══ EXTRACTED INFORMATION ══
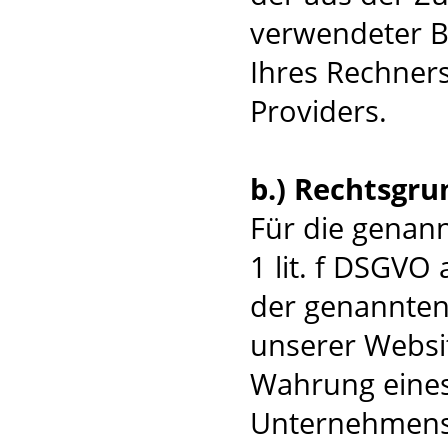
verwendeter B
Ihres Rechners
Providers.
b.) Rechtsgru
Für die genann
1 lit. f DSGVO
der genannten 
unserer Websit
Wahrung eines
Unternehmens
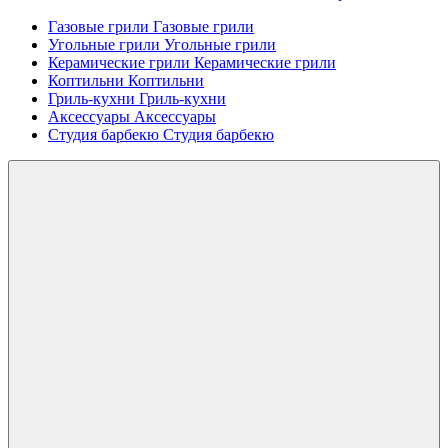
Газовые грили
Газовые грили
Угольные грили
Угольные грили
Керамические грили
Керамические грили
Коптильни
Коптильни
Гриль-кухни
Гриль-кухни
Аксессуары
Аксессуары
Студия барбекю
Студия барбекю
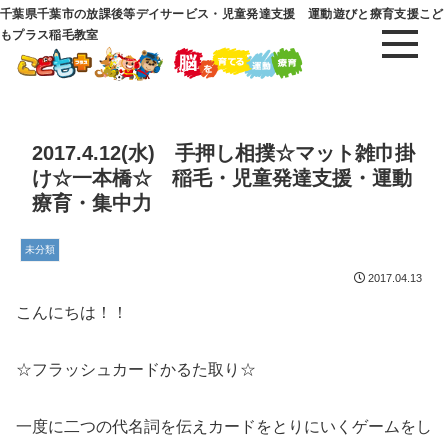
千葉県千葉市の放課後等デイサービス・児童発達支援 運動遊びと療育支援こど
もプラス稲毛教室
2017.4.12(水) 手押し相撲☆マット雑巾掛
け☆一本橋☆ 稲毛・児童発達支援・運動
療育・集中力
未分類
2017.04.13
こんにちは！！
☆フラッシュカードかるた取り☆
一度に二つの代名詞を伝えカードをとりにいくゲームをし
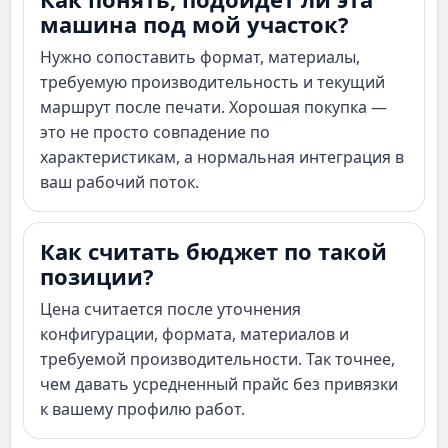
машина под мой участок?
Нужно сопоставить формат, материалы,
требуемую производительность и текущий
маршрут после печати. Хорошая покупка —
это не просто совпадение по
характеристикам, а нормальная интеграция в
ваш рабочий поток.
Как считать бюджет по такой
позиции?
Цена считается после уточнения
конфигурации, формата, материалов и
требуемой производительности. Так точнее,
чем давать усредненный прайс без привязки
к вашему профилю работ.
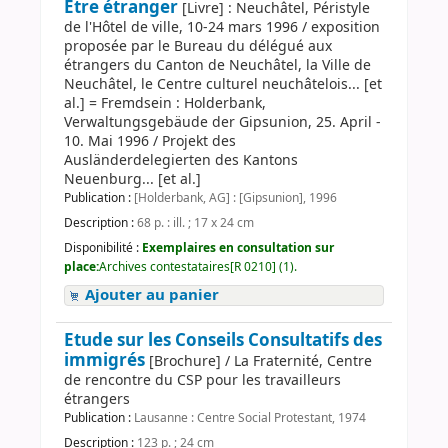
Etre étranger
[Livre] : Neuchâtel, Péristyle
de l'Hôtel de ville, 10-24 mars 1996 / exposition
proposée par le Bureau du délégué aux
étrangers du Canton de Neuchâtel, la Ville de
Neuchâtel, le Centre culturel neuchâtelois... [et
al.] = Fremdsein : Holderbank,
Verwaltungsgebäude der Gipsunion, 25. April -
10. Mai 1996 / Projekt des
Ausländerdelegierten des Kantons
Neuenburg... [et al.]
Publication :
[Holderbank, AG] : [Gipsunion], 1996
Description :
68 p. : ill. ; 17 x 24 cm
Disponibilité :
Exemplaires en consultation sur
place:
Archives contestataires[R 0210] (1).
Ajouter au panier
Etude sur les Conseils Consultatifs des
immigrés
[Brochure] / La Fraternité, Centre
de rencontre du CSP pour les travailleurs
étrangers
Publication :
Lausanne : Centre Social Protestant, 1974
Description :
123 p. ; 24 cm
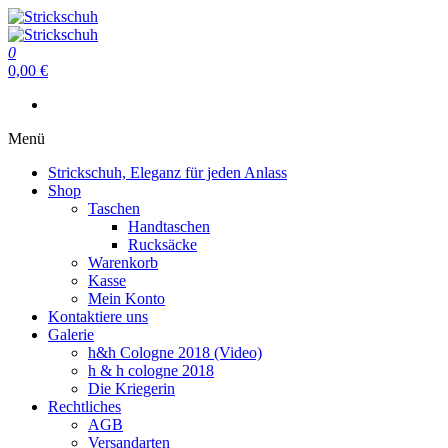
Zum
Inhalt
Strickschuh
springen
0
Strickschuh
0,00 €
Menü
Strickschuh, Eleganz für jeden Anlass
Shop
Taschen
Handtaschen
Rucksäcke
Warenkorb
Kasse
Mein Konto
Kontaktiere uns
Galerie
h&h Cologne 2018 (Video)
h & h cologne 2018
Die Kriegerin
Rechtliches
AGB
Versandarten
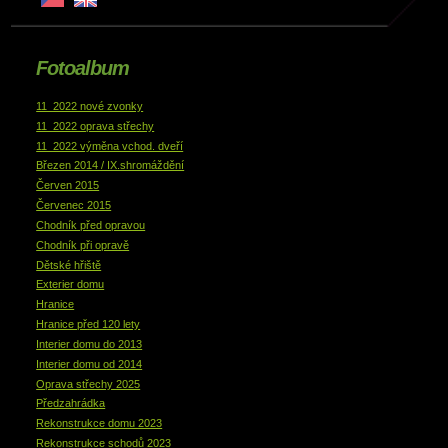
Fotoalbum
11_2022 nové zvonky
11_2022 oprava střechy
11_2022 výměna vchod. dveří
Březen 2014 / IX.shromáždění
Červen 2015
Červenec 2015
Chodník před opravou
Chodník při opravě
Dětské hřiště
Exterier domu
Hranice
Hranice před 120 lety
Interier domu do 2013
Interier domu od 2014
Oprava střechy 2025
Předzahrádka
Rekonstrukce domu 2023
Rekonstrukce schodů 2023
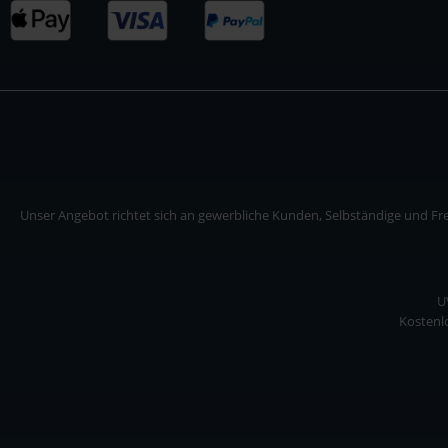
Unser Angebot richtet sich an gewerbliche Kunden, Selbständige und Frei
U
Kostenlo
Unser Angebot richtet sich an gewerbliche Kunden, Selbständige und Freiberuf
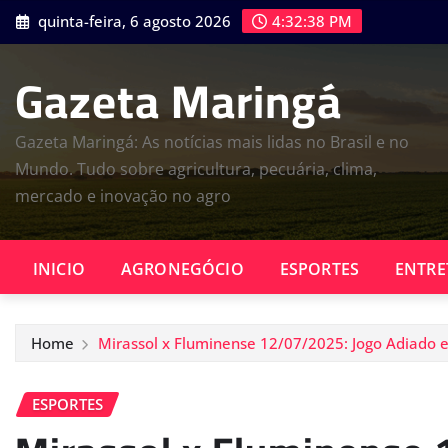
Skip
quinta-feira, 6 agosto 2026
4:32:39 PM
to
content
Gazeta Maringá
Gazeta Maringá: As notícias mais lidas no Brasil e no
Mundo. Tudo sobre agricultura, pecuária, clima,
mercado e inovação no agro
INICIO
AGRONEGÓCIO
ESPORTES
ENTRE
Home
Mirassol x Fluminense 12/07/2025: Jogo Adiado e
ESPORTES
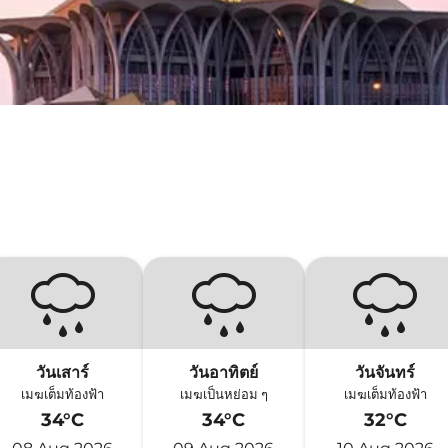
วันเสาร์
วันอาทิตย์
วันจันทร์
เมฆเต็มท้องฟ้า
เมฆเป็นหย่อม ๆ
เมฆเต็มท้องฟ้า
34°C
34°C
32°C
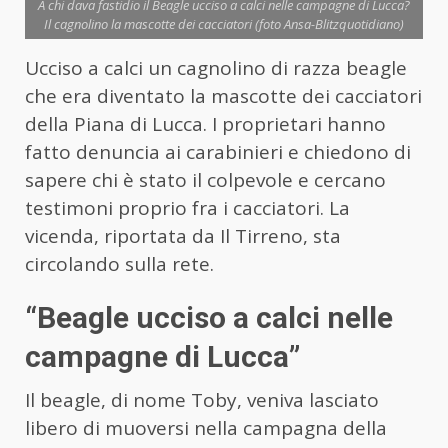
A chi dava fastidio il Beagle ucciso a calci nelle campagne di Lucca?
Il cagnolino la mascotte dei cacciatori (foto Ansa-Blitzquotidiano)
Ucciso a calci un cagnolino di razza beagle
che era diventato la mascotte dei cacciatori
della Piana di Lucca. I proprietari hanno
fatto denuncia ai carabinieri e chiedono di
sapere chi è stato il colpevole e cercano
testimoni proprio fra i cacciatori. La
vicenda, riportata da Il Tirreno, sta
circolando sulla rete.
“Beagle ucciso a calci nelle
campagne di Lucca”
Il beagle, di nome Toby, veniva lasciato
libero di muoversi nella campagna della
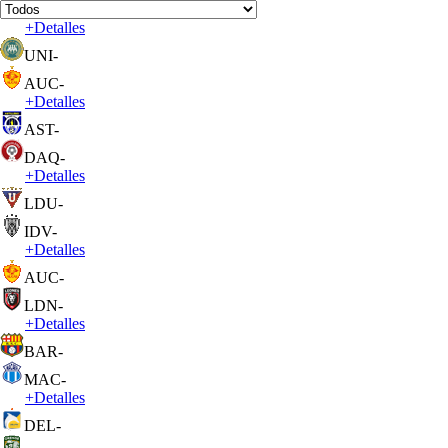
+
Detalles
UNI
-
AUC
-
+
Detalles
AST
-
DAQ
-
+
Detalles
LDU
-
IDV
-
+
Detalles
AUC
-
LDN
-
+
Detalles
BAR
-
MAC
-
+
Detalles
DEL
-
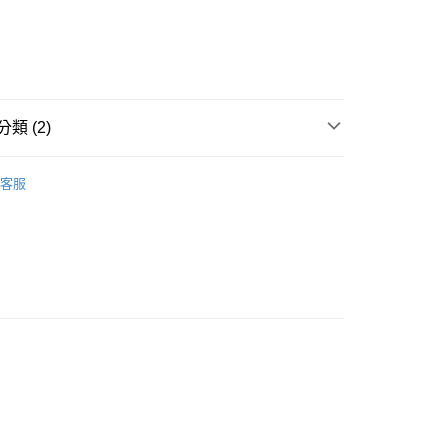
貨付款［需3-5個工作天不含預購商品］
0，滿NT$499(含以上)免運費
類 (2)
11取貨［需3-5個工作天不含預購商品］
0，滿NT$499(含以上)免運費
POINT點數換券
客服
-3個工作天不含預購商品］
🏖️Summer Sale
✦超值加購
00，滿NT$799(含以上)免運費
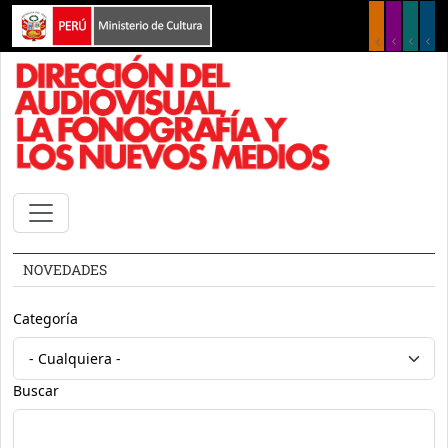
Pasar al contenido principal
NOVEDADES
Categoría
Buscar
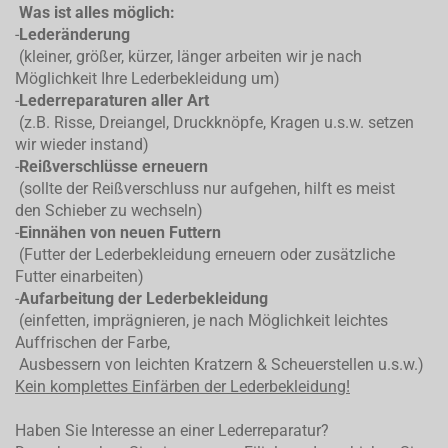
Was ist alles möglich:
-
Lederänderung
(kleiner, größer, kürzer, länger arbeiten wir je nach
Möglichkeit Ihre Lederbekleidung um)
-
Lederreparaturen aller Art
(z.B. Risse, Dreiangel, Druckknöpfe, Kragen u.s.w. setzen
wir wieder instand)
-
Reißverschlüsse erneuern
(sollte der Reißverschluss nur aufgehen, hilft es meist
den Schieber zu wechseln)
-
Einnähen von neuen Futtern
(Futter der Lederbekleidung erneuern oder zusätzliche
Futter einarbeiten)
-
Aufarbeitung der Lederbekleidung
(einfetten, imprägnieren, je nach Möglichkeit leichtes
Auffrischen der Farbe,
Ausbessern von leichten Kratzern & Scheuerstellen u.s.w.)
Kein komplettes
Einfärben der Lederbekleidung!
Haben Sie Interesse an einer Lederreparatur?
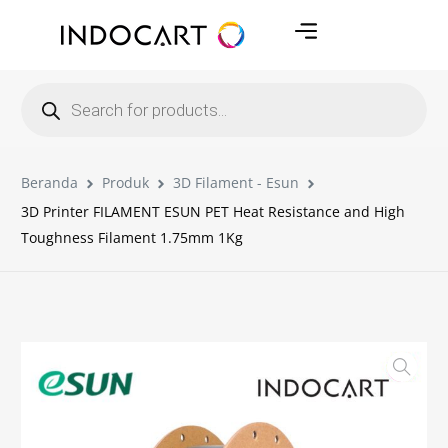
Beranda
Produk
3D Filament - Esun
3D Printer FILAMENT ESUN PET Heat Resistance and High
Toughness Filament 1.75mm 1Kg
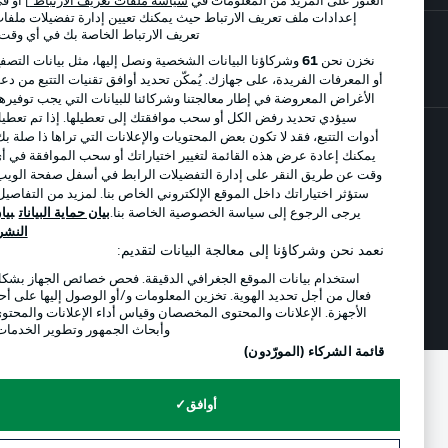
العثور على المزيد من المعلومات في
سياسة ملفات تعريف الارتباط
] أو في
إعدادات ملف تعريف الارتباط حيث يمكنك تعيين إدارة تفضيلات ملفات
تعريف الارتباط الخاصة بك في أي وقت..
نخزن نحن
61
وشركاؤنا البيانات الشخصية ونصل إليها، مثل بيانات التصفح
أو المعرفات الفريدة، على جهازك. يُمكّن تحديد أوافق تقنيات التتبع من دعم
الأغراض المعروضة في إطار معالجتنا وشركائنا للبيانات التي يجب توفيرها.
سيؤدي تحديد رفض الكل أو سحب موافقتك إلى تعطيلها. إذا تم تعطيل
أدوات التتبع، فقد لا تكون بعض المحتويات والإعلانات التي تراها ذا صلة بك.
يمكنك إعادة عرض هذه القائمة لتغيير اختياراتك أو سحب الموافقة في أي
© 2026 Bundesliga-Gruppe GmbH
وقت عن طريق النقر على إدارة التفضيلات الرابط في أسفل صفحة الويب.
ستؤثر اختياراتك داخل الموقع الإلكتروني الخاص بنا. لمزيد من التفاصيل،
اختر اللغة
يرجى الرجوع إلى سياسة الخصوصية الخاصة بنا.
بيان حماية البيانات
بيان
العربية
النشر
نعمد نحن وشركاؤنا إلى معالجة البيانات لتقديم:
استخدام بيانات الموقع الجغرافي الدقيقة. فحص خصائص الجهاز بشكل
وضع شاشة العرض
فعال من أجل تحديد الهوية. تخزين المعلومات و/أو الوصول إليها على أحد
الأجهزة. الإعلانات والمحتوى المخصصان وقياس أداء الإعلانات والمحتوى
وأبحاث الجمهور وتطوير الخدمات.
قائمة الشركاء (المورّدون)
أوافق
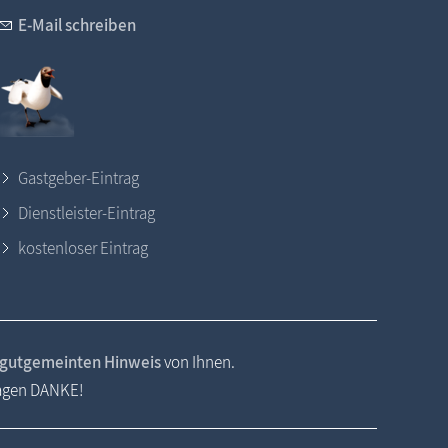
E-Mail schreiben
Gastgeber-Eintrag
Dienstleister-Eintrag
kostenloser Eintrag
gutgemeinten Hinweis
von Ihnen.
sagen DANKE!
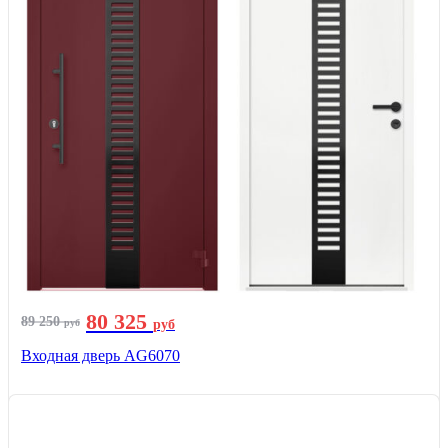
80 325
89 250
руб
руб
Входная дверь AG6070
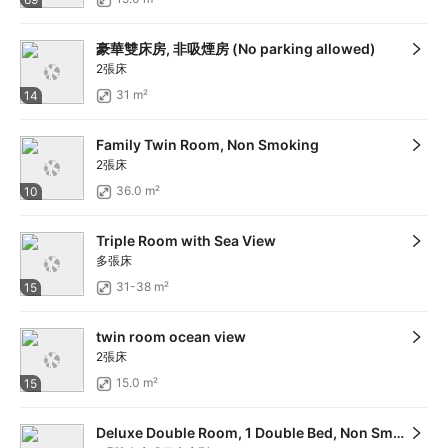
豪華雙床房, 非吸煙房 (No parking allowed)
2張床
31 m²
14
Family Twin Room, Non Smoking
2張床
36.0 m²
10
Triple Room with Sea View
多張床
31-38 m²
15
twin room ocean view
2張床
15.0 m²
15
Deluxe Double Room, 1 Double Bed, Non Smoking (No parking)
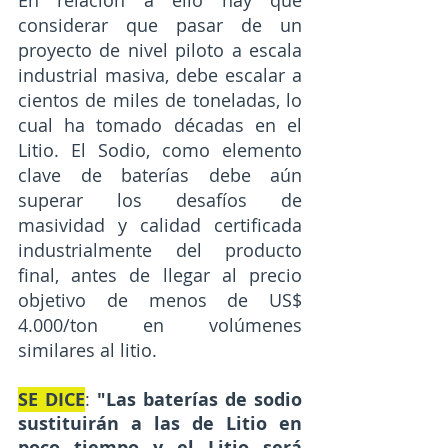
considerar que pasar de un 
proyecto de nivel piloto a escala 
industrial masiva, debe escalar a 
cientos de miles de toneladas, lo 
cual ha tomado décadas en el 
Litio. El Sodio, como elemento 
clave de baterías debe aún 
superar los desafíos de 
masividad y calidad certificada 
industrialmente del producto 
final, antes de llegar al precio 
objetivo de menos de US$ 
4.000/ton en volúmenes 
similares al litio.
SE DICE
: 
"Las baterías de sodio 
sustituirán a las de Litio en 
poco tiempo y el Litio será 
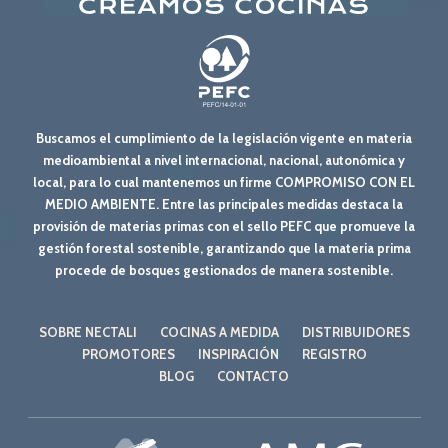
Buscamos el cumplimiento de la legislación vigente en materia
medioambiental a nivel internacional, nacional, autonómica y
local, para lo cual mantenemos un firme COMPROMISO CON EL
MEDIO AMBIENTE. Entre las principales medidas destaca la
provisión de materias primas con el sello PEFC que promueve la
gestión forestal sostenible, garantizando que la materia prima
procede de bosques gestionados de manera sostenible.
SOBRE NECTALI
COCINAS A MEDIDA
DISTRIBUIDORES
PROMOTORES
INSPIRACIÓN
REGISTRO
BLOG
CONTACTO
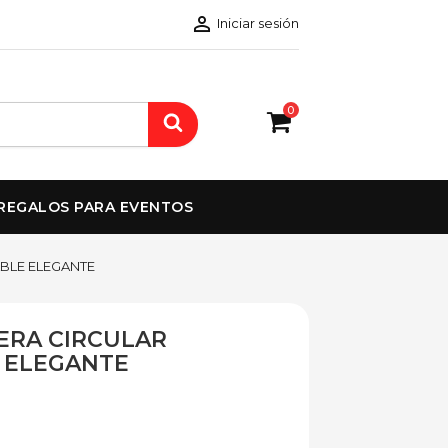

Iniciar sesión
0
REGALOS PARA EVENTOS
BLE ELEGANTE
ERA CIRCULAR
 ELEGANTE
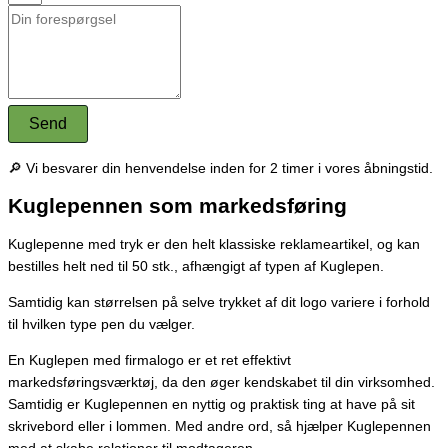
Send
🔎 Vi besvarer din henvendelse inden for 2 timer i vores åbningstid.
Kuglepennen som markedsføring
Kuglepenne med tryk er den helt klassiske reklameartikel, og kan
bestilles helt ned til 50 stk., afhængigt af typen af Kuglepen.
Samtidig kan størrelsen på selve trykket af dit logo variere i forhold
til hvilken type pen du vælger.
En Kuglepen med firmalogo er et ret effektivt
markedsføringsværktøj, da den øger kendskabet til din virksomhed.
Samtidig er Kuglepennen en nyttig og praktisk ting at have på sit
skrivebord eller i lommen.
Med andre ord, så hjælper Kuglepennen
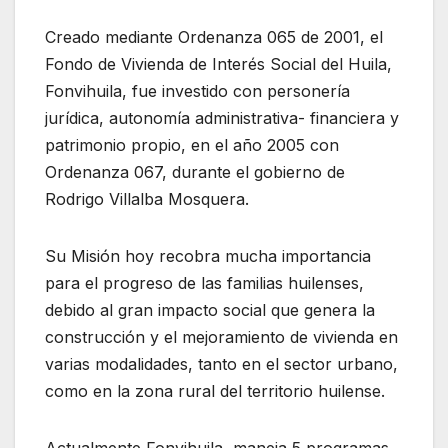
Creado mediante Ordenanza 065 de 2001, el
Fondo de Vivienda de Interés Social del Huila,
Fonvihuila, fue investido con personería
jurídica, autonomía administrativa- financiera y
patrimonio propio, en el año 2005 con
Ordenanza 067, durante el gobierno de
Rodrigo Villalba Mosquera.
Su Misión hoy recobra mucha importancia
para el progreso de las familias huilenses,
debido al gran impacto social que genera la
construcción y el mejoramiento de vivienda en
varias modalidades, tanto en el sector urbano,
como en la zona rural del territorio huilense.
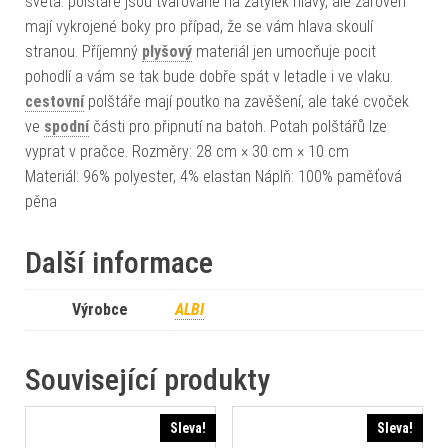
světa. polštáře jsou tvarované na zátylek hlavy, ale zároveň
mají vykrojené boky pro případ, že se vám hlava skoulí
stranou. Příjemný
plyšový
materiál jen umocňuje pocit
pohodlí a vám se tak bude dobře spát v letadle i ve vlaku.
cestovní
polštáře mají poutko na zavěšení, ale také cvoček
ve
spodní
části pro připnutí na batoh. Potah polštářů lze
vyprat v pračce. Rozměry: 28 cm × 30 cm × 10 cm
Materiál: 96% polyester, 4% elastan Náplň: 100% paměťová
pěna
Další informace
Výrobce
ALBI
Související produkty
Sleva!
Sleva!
═══
### EXERCISE REQUIREMENTS
Only the number is needed here: how many lines in the data contain "sostenible"?

### EXPECTED OUTPUT
2